§ **Data for the task**
- - -
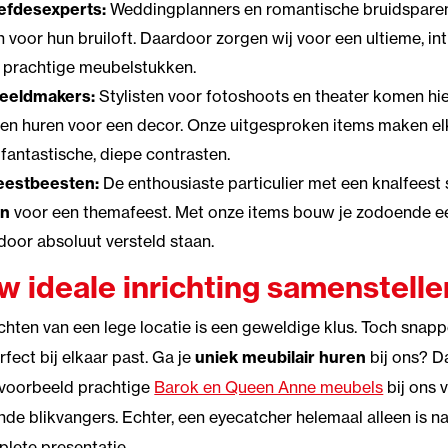
iefdesexperts:
Weddingplanners en romantische bruidsparen z
 voor hun bruiloft. Daardoor zorgen wij voor een ultieme, int
 prachtige meubelstukken.
eeldmakers:
Stylisten voor fotoshoots en theater komen hie
len huren voor een decor. Onze uitgesproken items maken elk
 fantastische, diepe contrasten.
eestbeesten:
De enthousiaste particulier met een knalfeest sla
en
voor een themafeest. Met onze items bouw je zodoende ee
door absoluut versteld staan.
w ideale inrichting samenstelle
ichten van een lege locatie is een geweldige klus. Toch snappe
rfect bij elkaar past. Ga je
uniek meubilair huren
bij ons? Da
jvoorbeeld prachtige
Barok en Queen Anne meubels
bij ons 
nde blikvangers. Echter, een eyecatcher helemaal alleen is na
lete presentatie.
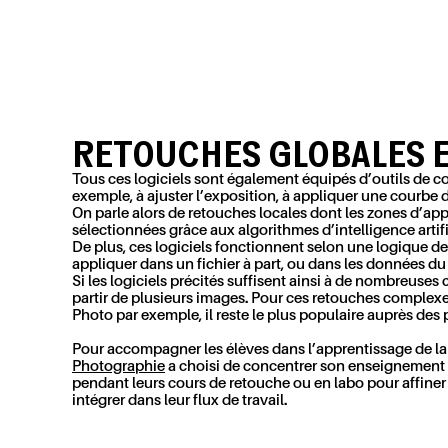
RETOUCHES GLOBALES E
Tous ces logiciels sont également équipés d’outils de cor
exemple, à ajuster l’exposition, à appliquer une courbe 
On parle alors de retouches locales dont les zones d’ap
sélectionnées grâce aux algorithmes d’intelligence artifi
De plus, ces logiciels fonctionnent selon une logique de 
appliquer dans un fichier à part, ou dans les données du 
Si les logiciels précités suffisent ainsi à de nombreus
partir de plusieurs images. Pour ces retouches complexe
Photo par exemple, il reste le plus populaire auprès des
Pour accompagner les élèves dans l’apprentissage de la 
Photographie
a choisi de concentrer son enseignement au
pendant leurs cours de retouche ou en labo pour affiner 
intégrer dans leur flux de travail.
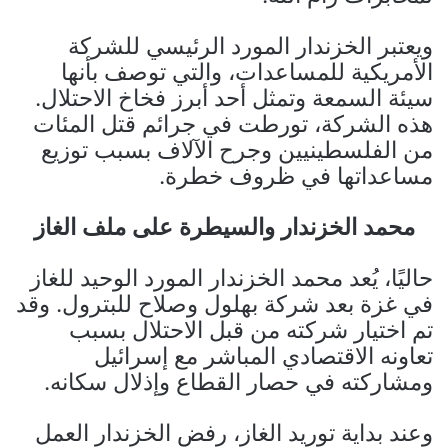
ويعتبر الخزندار المورد الرئيسي للشركة
الأمريكية للمساعدات، والتي توصف بأنها
سيئة السمعة وتمثل أحد أبرز فخاخ الاحتلال.
هذه الشركة، تورطت في جرائم قتل المئات
من الفلسطينيين وجرح الآلاف بسبب توزيع
مساعداتها في ظروف خطرة.
محمد الخزندار والسيطرة على ملف الغاز
حاليًا، يُعد محمد الخزندار المورد الوحيد للغاز
في غزة بعد شركة بهلول وصلاح للبترول. وقد
تم اختيار شركته من قبل الاحتلال بسبب
تعاونه الاقتصادي المباشر مع إسرائيل
ومشاركته في حصار القطاع وإذلال سكانه.
وعند بداية توريد الغاز، رفض الخزندار العمل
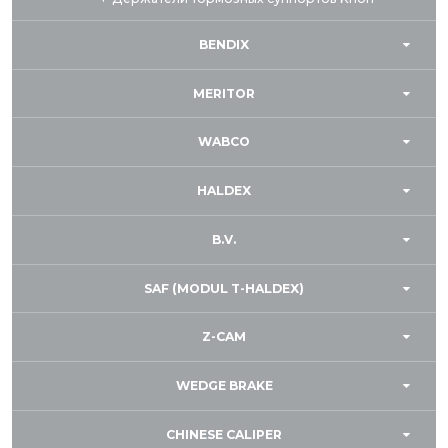
BENDIX
MERITOR
WABCO
HALDEX
B.V.
SAF (MODUL T-HALDEX)
Z-CAM
WEDGE BRAKE
CHINESE CALIPER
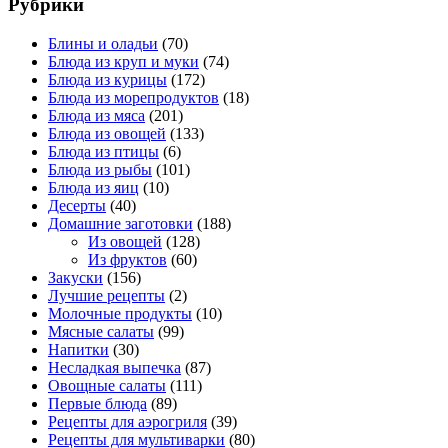
Рубрики
Блины и оладьи
(70)
Блюда из круп и муки
(74)
Блюда из курицы
(172)
Блюда из морепродуктов
(18)
Блюда из мяса
(201)
Блюда из овощей
(133)
Блюда из птицы
(6)
Блюда из рыбы
(101)
Блюда из яиц
(10)
Десерты
(40)
Домашние заготовки
(188)
Из овощей
(128)
Из фруктов
(60)
Закуски
(156)
Лучшие рецепты
(2)
Молочные продукты
(10)
Мясные салаты
(99)
Напитки
(30)
Несладкая выпечка
(87)
Овощные салаты
(111)
Первые блюда
(89)
Рецепты для аэрогриля
(39)
Рецепты для мультиварки
(80)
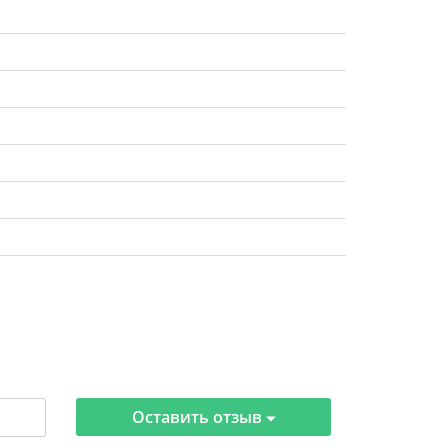
Оставить отзыв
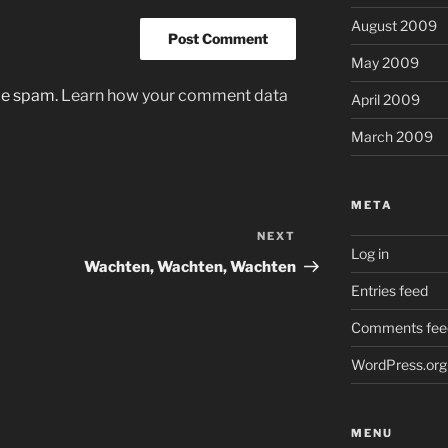
August 2009
May 2009
uce spam.
Learn how your comment data
April 2009
March 2009
META
NEXT
Next
Log in
Post
Wachten, Wachten, Wachten
Entries feed
Comments fee
WordPress.org
MENU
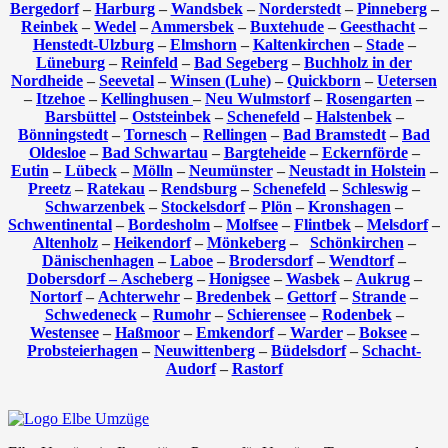
Bergedorf
–
Harburg
–
Wandsbek
–
Norderstedt
–
Pinneberg
–
Reinbek
–
Wedel
–
Ammersbek
–
Buxtehude
–
Geesthacht
–
Henstedt-Ulzburg
–
Elmshorn
–
Kaltenkirchen
–
Stade
–
Lüneburg
–
Reinfeld
–
Bad Segeberg
–
Buchholz in der
Nordheide
–
Seevetal
–
Winsen (Luhe)
–
Quickborn
–
Uetersen
–
Itzehoe
–
Kellinghusen
–
Neu Wulmstorf
–
Rosengarten
–
Barsbüttel
–
Oststeinbek
–
Schenefeld
–
Halstenbek
–
Bönningstedt
–
Tornesch
–
Rellingen
–
Bad Bramstedt
–
Bad
Oldesloe
–
Bad Schwartau
–
Bargteheide
–
Eckernförde
–
Eutin
–
Lübeck
–
Mölln
–
Neumünster
–
Neustadt in Holstein
–
Preetz
–
Ratekau
–
Rendsburg
–
Schenefeld
–
Schleswig
–
Schwarzenbek
–
Stockelsdorf
–
Plön
–
Kronshagen
–
Schwentinental
–
Bordesholm
–
Molfsee
–
Flintbek
–
Melsdorf
–
Altenholz
–
Heikendorf
–
Mönkeberg
–
Schönkirchen
–
Dänischenhagen
–
Laboe
–
Brodersdorf
–
Wendtorf
–
Dobersdorf –
Ascheberg
–
Honigsee
–
Wasbek
–
Aukrug
–
Nortorf
–
Achterwehr
–
Bredenbek
–
Gettorf
–
Strande
–
Schwedeneck
–
Rumohr
–
Schierensee
–
Rodenbek
–
Westensee
–
Haßmoor
–
Emkendorf
–
Warder
–
Boksee
–
Probsteierhagen
–
Neuwittenberg
–
Büdelsdorf
–
Schacht-
Audorf
–
Rastorf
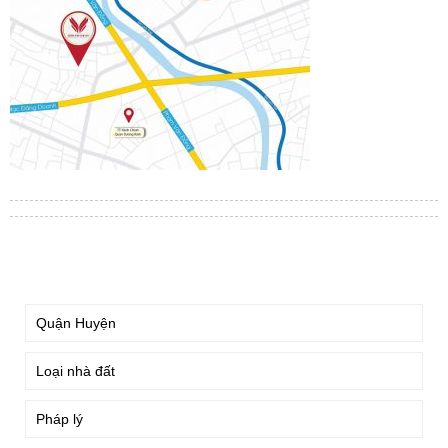
TÌM KIẾM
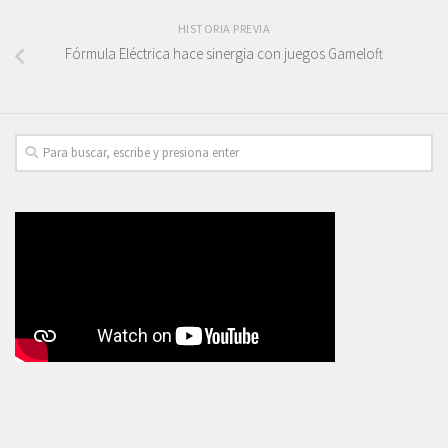
HISTORIA PREVIA
Fórmula Eléctrica hace sinergia con juegos Gameloft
- - -
§ **Task brief**
Every line that holds the word "بسبب" should be copied from the records.

§ **Result of this exercise**
من الفلسطينيين وجرح الآلاف بسبب توزيع
تم اختيار شركته من قبل الاحتلال بسبب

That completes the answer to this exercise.